Celebrar a semana do emigrante português na Califórnia, oficializada pelo poder político deste colossal estado, é celebrar os emigrantes presentes e os emigrantes do passado, é uma forma muito bonita para os luso-descendentes (na Califórnia quase todos açor-descendentes) celebrarem o legado dos seus antecessores e pensarem duas vezes antes de caírem na tentação de injuriar o emigrante, independentemente de onde venha, porque ele também tem raízes na emigração, porque todos já fomos estrangeiros.  Bem-haja a todos quantos ainda celebram a semana do emigrante português na Califórnia.  Aliás, a contínua decretação desta semana pelos sucessivos governadores é implícita que somos emigrantes e não meros “portugueses residentes no estrangeiro.”    
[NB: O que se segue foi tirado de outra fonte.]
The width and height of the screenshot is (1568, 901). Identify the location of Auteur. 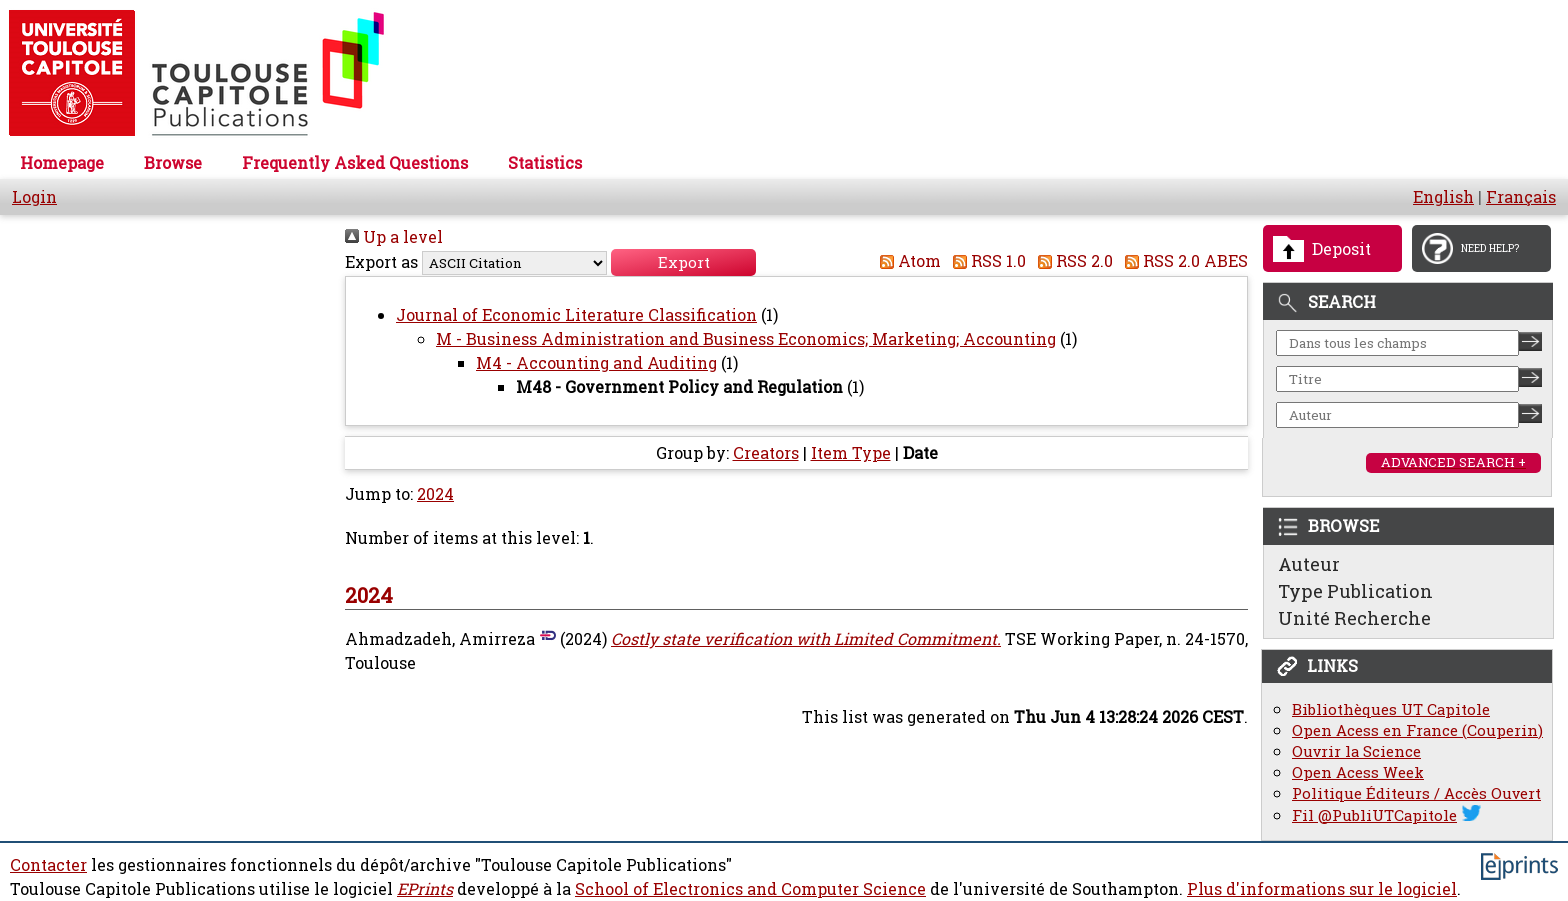 (1309, 564).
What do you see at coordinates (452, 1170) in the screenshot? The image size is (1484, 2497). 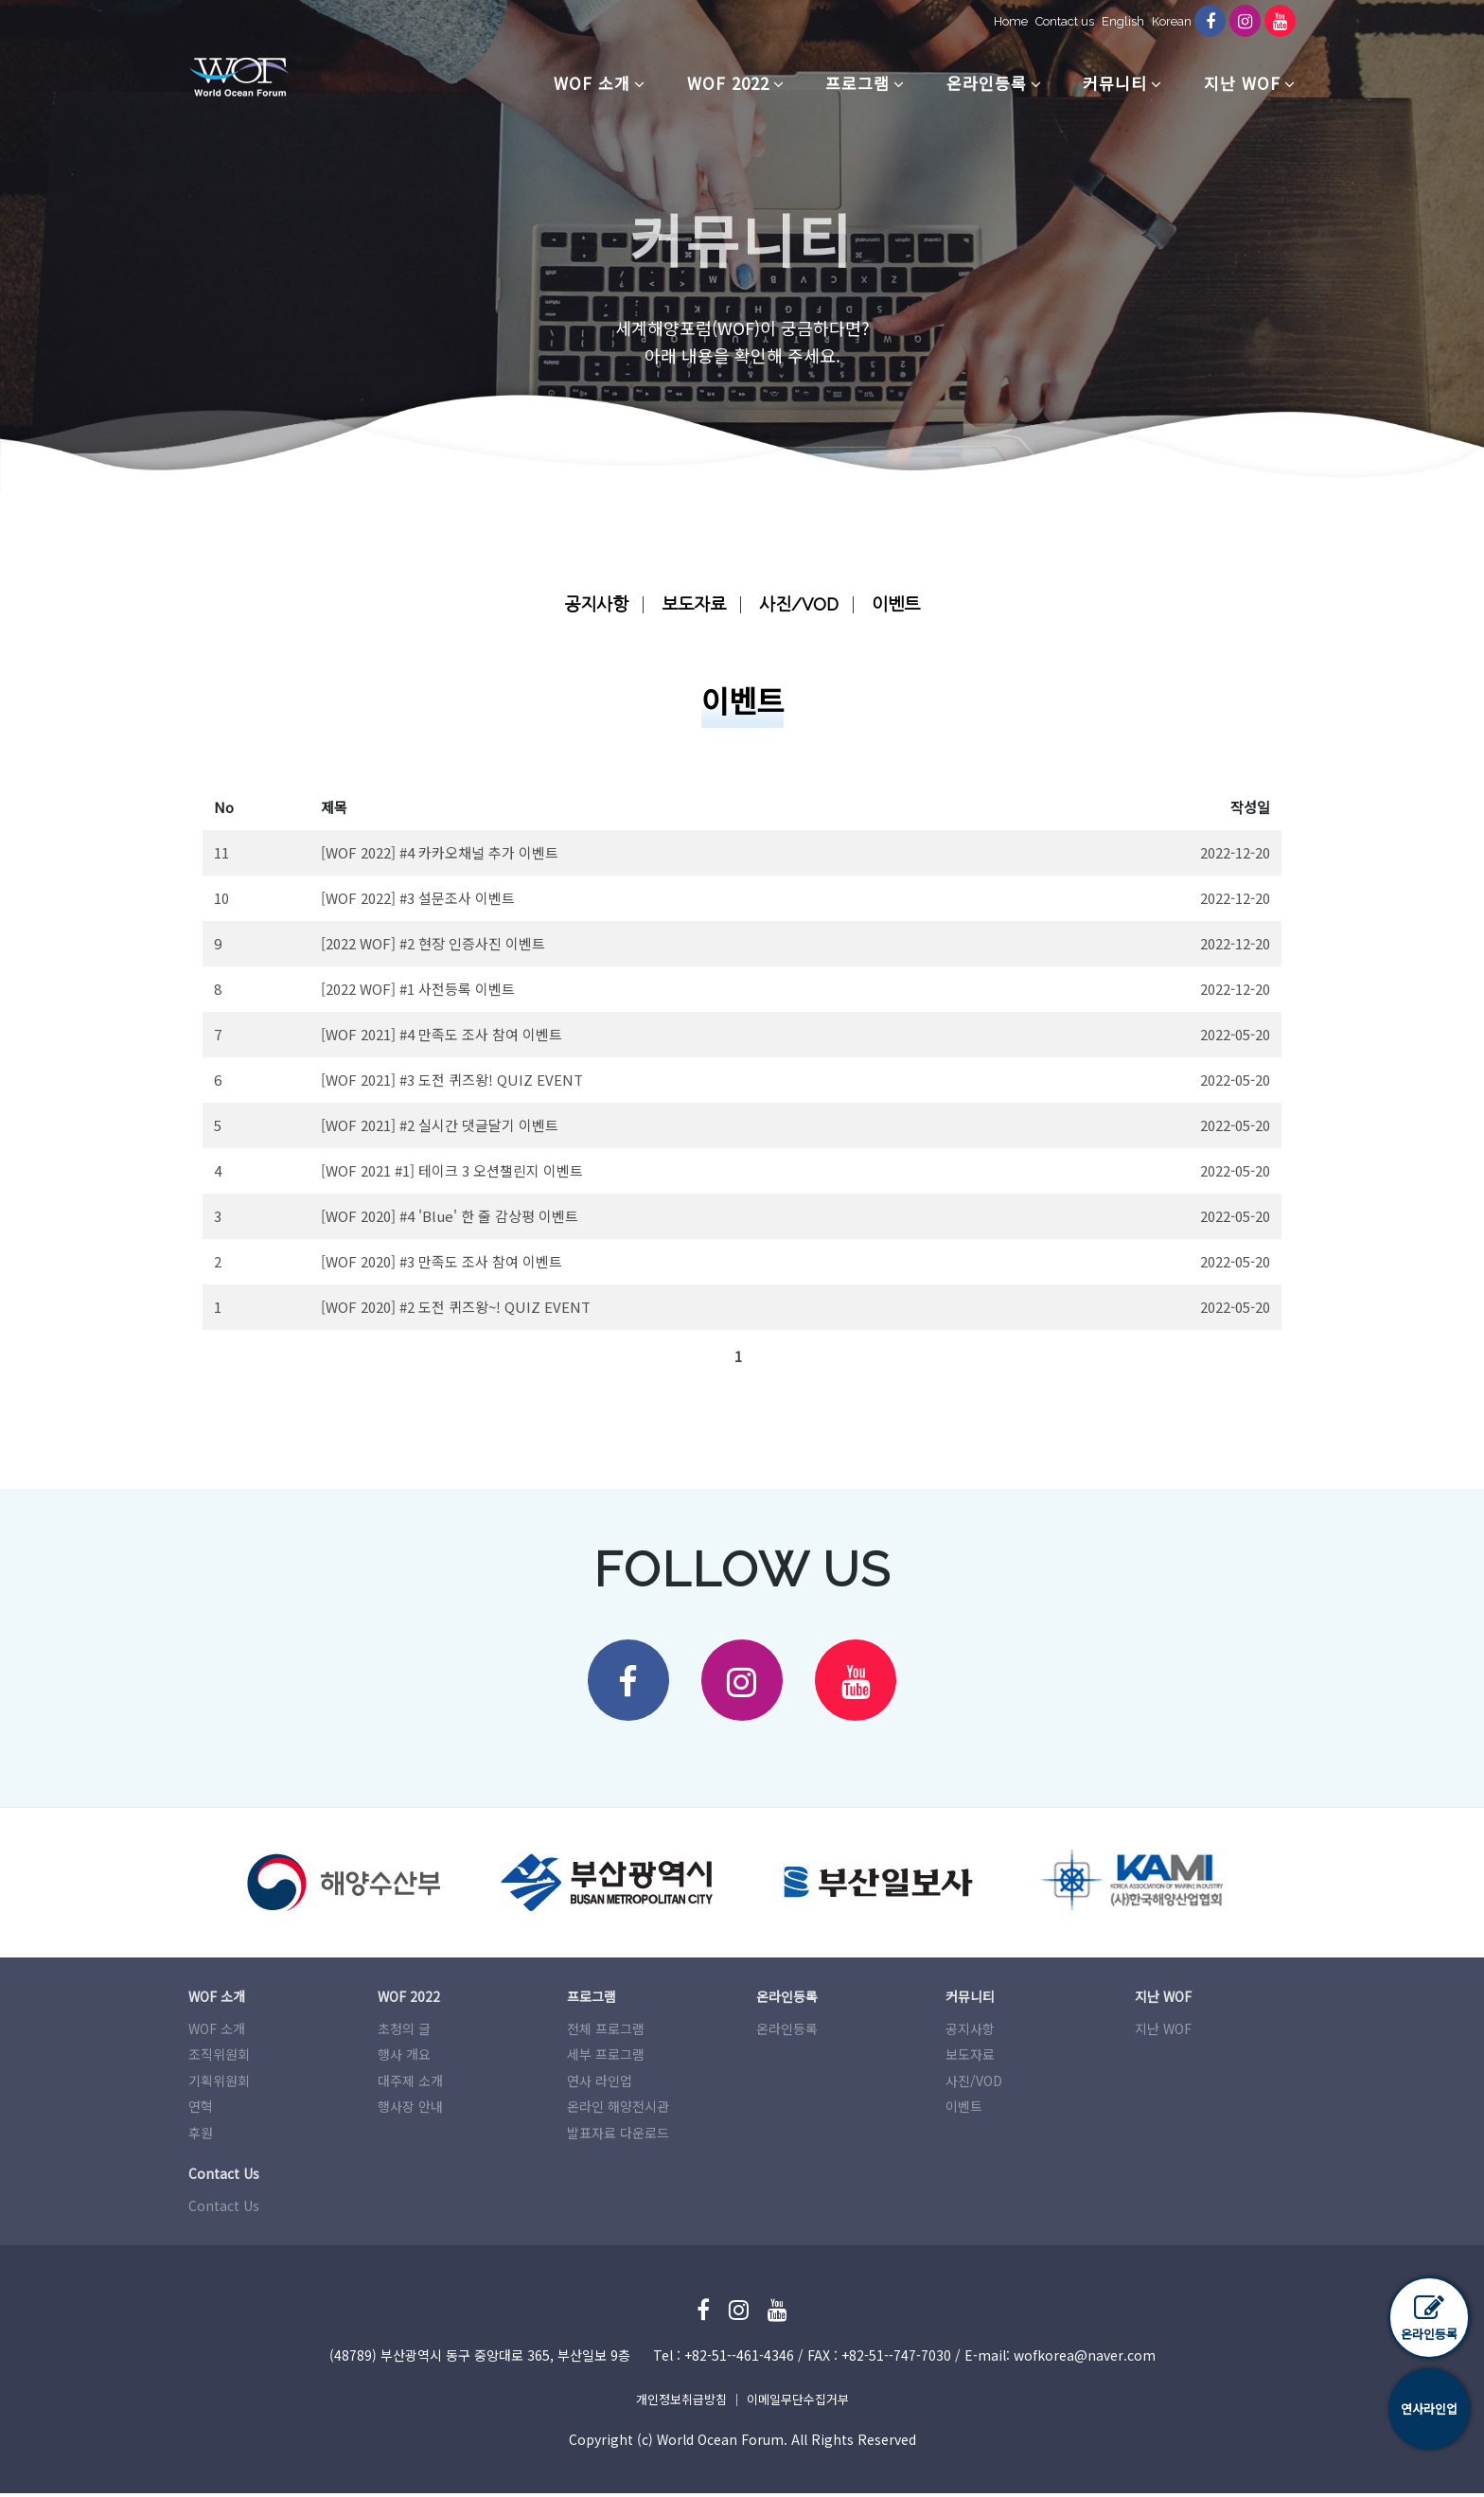 I see `[WOF 2021 #1] 테이크 3 오션챌린지 이벤트` at bounding box center [452, 1170].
Chegou o momento, ainda mais uma vez, de abandonarmos esse debate caricato de emigrantes/portugueses residentes no estrangeiro, e começarmos a conhecermo-nos muito melhor, como, por exemplo, através dos intercâmbios, diálogos e colóquios que com as novas tecnologias temos oportunidade de criar e abrir a todas as latitudes.  Não nos fica bem irmos buscar frases que deveriam ter morrido com o século XX.  Há que continuar com tudo o que se faz diariamente nas nossas comunidades de emigrantes e seus descendentes, na nossa Diáspora, em parceria com quem nos entende e aceita a nossa realidade, sem os preconceitos dum terreiro do paço perfeitamente transcendido.  Parafraseando um jovem que vive na Califórnia há meia dúzia de anos, presente num painel recente sobre as nossas vivências: “cabe a todos nós emigrantes, e luso-descendentes, trazermos as “elites políticas portuguesas” para a realidade do mundo contemporâneo da nossa emigração, da nossa diáspora e do relacionamento que queremos ter com Portugal e que Portugal precisa de ter com os seus emigrantes e sucessivas gerações.”    

Há que continuar a dar dignidade à palavra, e acima de tudo à condição de emigrante, quer pelo país que se deixou, quer pelo país para onde se imigrou, ou imigraram os nossos antepassados.